Common Mistakes to Avoid

Treating this as a one-time task: Sites break. Plugins update and introduce conflicts. New pages get added without proper optimization. Run this checklist quarterly at minimum.

Optimizing for desktop only: The majority of local searches are on mobile. If your PageSpeed Insights mobile score is 40 while your desktop score is 90, the desktop score is largely irrelevant — fix mobile first.

Installing too many plugins to fix individual issues: Some business owners end up with five caching plugins, two schema plugins, and three redirect plugins all conflicting with each other. Pick one good plugin per function and stick with it.

Skipping schema because "it's complicated": Modern WordPress plugins like RankMath make it possible to add correct LocalBusiness schema without touching code. It takes about 15 minutes to set up and can meaningfully improve how Google understands your business.

Ignoring Core Web Vitals warnings: Google Search Console shows Core Web Vitals data under the Experience section. "Poor" URLs listed there are actively hurting your rankings. Don't dismiss these as a developer problem — many are fixable through image compression and caching alone.

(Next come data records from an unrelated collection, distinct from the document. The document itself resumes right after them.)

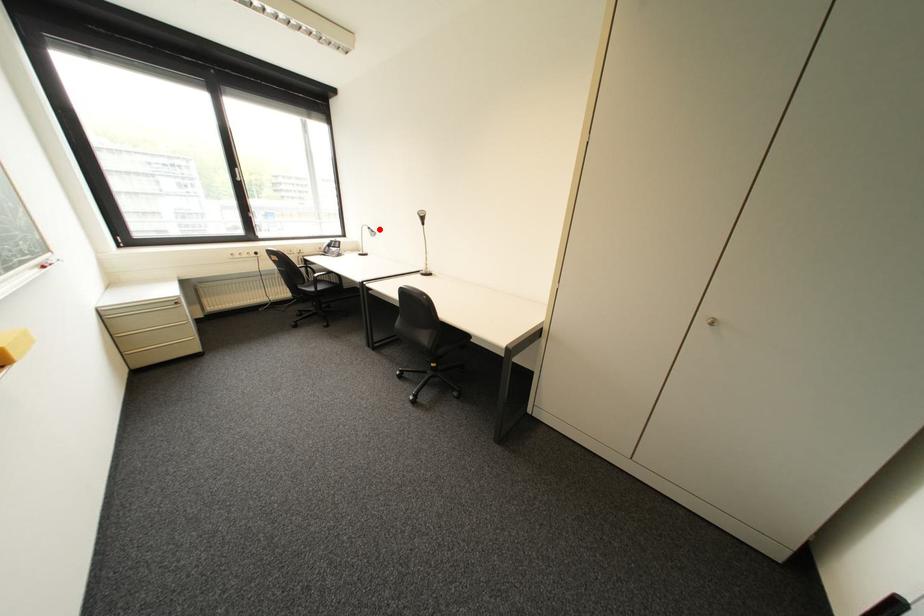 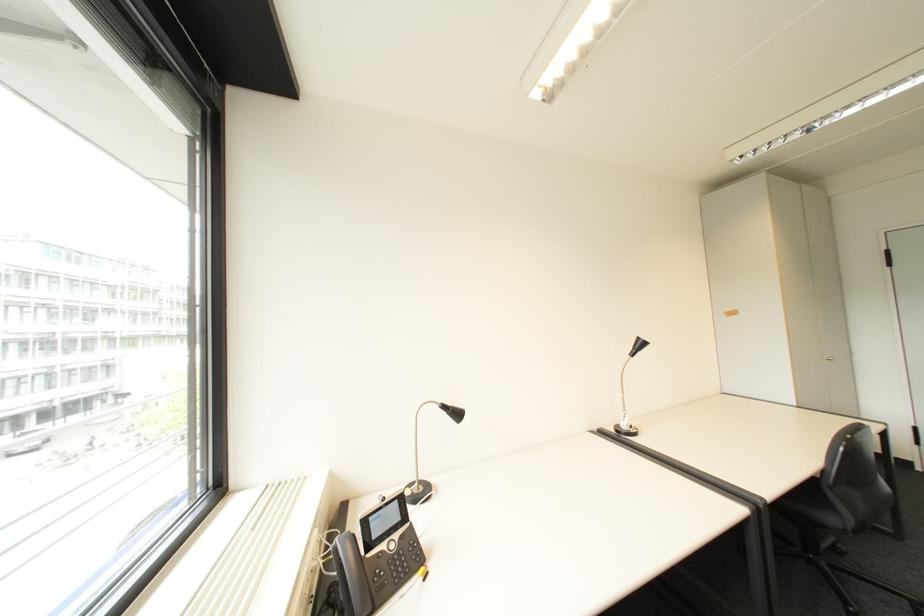 In the second image, find the point that corresponds to the highlighted location in the first image.

(455, 407) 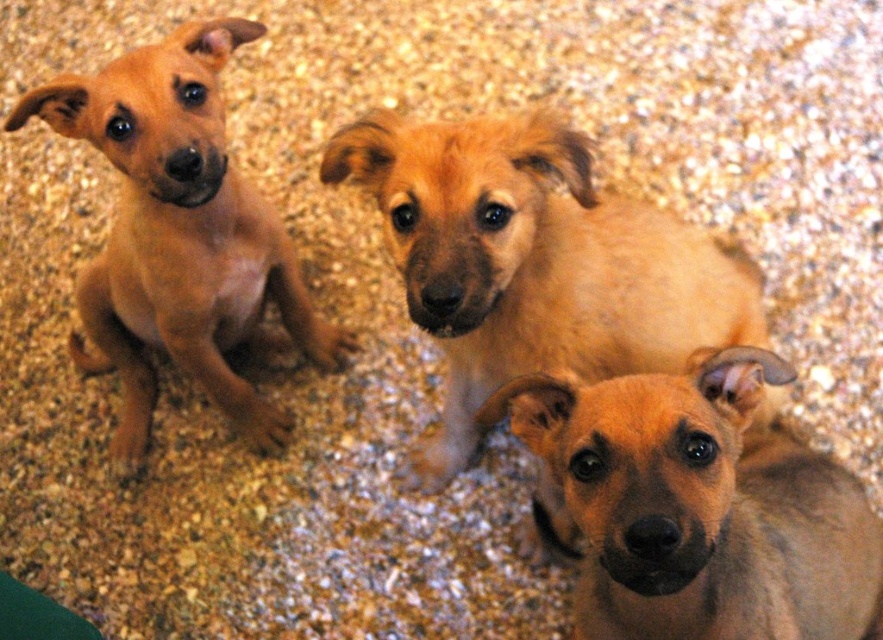 You are a dog breeder observing three puppies. You notice the light brown fur at center and the matte brown puppy at left. Which puppy has a larger size?

The light brown fur at center is bigger than the matte brown puppy at left.

You are a photographer setting up a tripod to take a portrait of the brown fur puppy at center and the matte brown puppy at left. Since you want to focus on the one closer to you, which puppy should you aim the camera at?

The brown fur puppy at center is closer to the viewer than the matte brown puppy at left, so you should aim the camera at the brown fur puppy at center to focus on the closer one.

You are a dog trainer observing three puppies on a gravel floor. You notice the light brown fur at center and the brown fur puppy at center. How far apart are these two features?

The light brown fur at center and the brown fur puppy at center are 10.79 inches apart from each other. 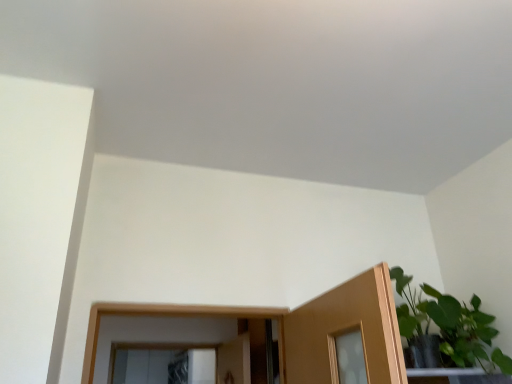 What do you see at coordinates (450, 325) in the screenshot? The height and width of the screenshot is (384, 512). I see `green leafy plant at upper right` at bounding box center [450, 325].

Measure the distance between green leafy plant at upper right and camera.

1.72 meters.

This screenshot has width=512, height=384. I want to click on green leafy plant at upper right, so click(x=450, y=325).

Locate an element on the screen. green leafy plant at upper right is located at coordinates (450, 325). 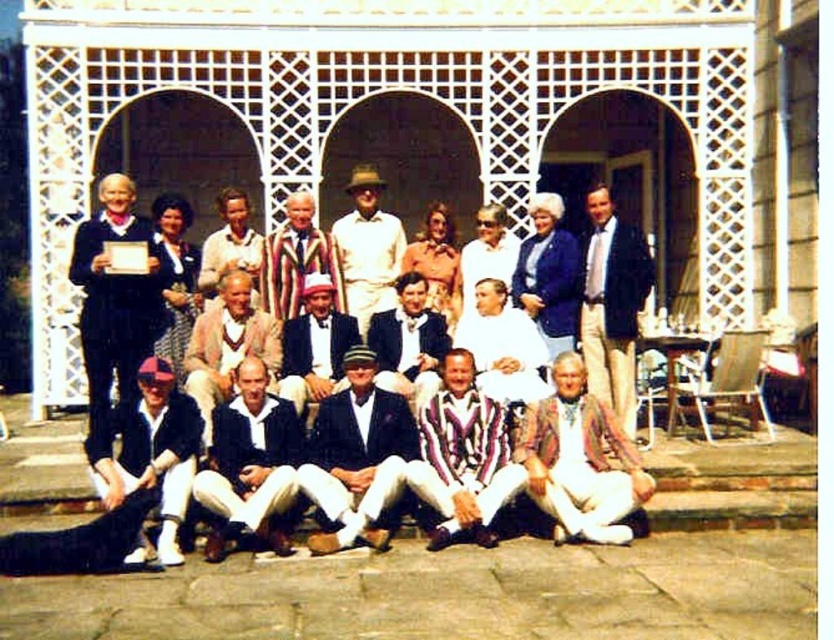 You are a costume designer preparing for a historical drama. You have two garments to place on a mannequin for a scene set in the 1950s. The garments are the striped wool sweater at lower center and the white cotton shirt at center. Which garment should you choose if you want the mannequin to have a more compact appearance?

The striped wool sweater at lower center has a smaller size compared to the white cotton shirt at center, so choosing the striped wool sweater at lower center will give the mannequin a more compact appearance.

What are the coordinates of the blue woolen sweater at center?

The blue woolen sweater at center is located at coordinates point (548, 275). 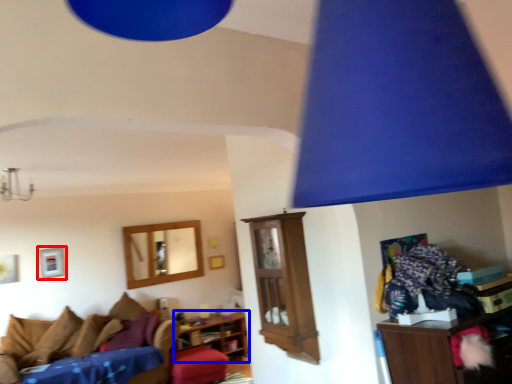 Question: Which object is closer to the camera taking this photo, picture frame (highlighted by a red box) or shelf (highlighted by a blue box)?

Choices:
 (A) picture frame
 (B) shelf

Answer: (A)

Frequently Asked Questions

Q: Do I need a developer to complete this checklist? A: For most items, no. If you're on WordPress, plugins like RankMath, ShortPixel, WP Rocket, and Redirection handle the majority of this checklist without code. Schema, sitemaps, image compression, redirects, and basic speed optimization are all plugin-manageable. You may need a developer for server-level caching, CDN setup, or fixing mixed content issues in a custom theme.

Q: My PageSpeed score is 45 on mobile. How much will that hurt my rankings? A: Page speed is a confirmed Google ranking factor, but it primarily acts as a tiebreaker rather than a dominant signal. A score of 45 is concerning and worth improving, but don't obsess over achieving a perfect 100 — a score of 65-75 on mobile is typically sufficient for local rankings. Focus on fixing the specific issues PageSpeed Insights flags, especially around image optimization and render-blocking resources, which tend to have the biggest impact.

Q: How do I know if my schema is set up correctly? A: Use Google's Rich Results Test at search.google.com/test/rich-results. Paste your URL and it will show you what schema Google detected, whether it's valid, and any errors it found. For LocalBusiness schema specifically, also run your page through schema.org/SchemaValidator to check for completeness. A valid LocalBusiness schema should include at minimum: name, address, telephone, url, openingHours, and geo coordinates.